Record excerpts>

----------

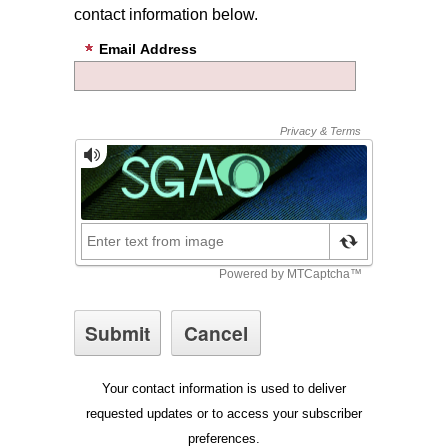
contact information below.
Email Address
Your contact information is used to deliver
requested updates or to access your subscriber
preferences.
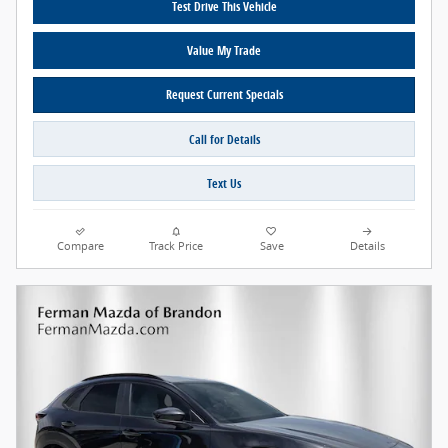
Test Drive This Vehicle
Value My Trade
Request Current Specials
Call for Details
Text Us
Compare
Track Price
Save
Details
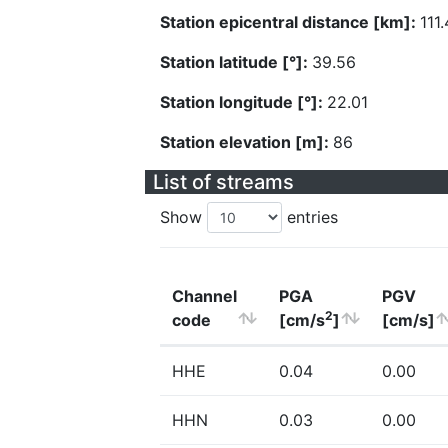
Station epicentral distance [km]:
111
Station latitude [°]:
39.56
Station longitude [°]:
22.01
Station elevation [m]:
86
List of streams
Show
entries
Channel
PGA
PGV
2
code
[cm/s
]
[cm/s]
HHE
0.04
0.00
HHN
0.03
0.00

----------

Exercise goal>
In the listing above, how many lines contain the string "information"? State the number and stop.

Your solution>
2